The shouts and instructions of the players echo behind me, the language familiar but impenetrable. So many voices, so many people out on this day. A middle-aged man in a suit sits blowing soap bubbles. They drift away from him, rising above the pedestrians on the sidewalk beneath. Given breath, they hover there for a moment, an impossible glistening, before popping and vanishing into sky. It’s a beautiful spring day and people, optimistic after the long winter, are out in the sun. It’s a kind of parade, really, and every one of theses people is the star of their own movie, an unknowable plot churning within that’s just waiting to be realized.
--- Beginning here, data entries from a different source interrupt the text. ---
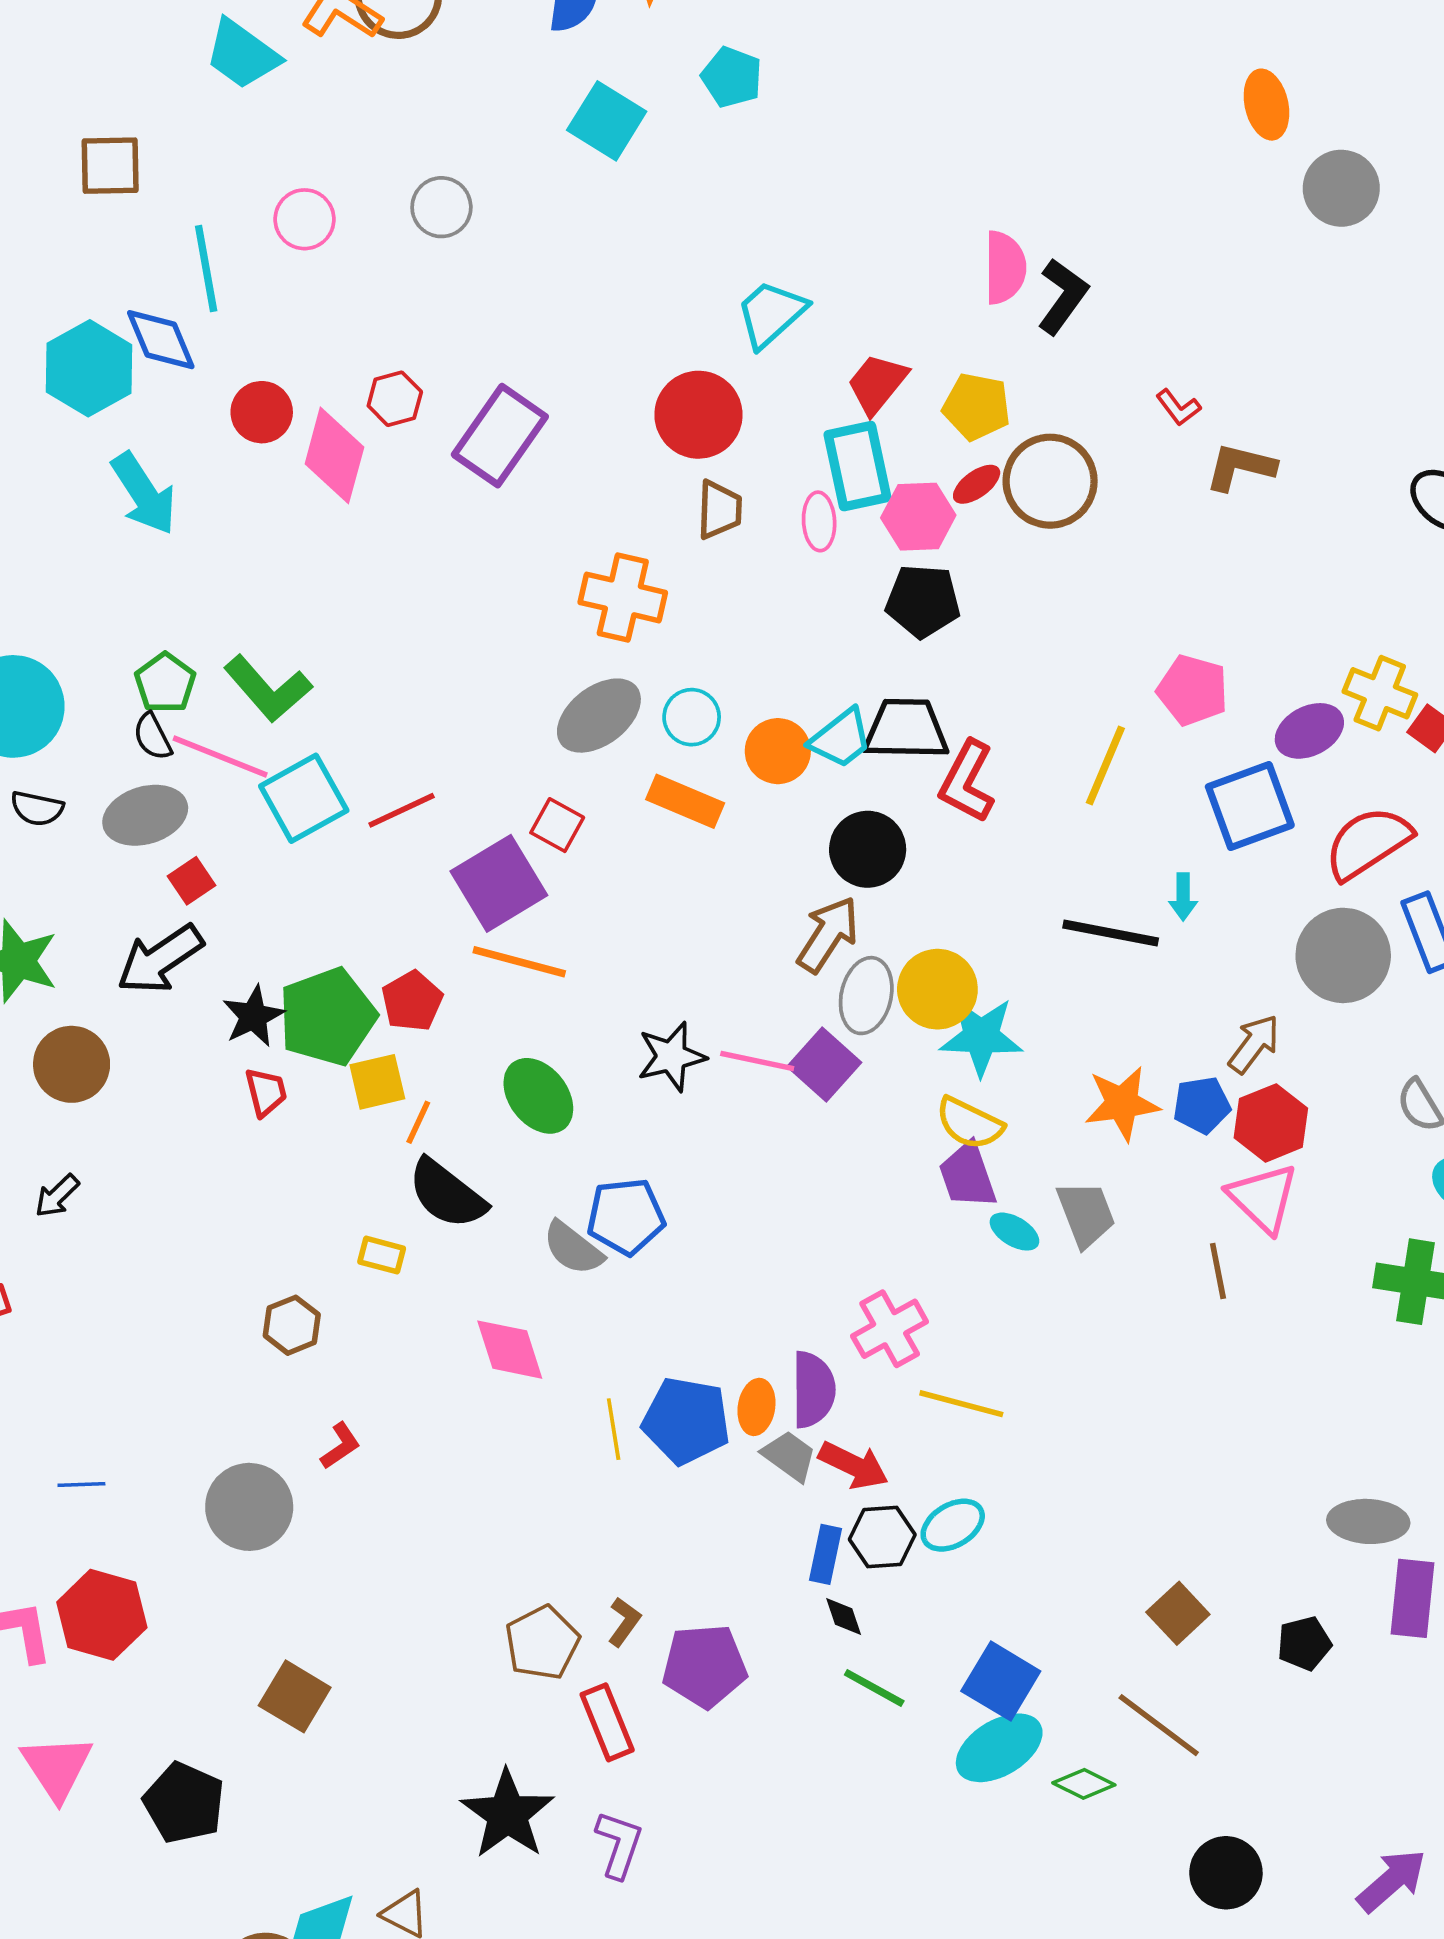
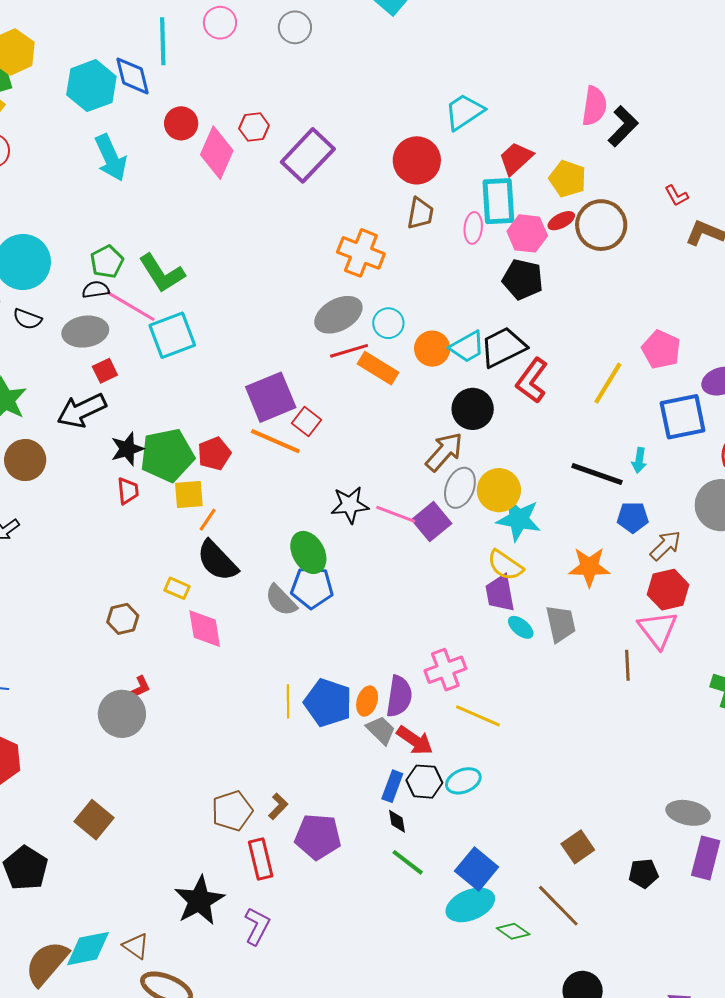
black trapezoid: (906, 729) -> (503, 347), turned -36
black semicircle: (152, 737) -> (96, 290), turned 100
red line: (402, 810) -> (349, 351), moved
red square: (557, 825) -> (306, 421), moved
green ellipse: (538, 1096) -> (308, 552), moved
blue pentagon: (1202, 1105) -> (633, 517), moved
pink diamond: (510, 1350) -> (205, 629), moved
gray circle: (249, 1507) -> (122, 714), moved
A woman coasts on a bicycle. Her hair shorn down to a grey, jagged buzz. Something that indicates trauma. She slows, glances over to the stadium. It looks like she is going to smile, like maybe the day is a relief to her, too, like maybe all her suffering had been a passage to mercy. She twists her body and spits, a wild and violent hatred in her eyes.

A reminder.

Even on a day like this.

And past her, across the street, shaded by trees and the tall buildings surrounding it, is a little Parkette. A couple, barely visible, are about to sit on a bench. The ice cream cones they hold are a vivid white. They shine like torches. The pigeons, summoned, come softly down from hidden perches, landing like angels to feed on this mortal light.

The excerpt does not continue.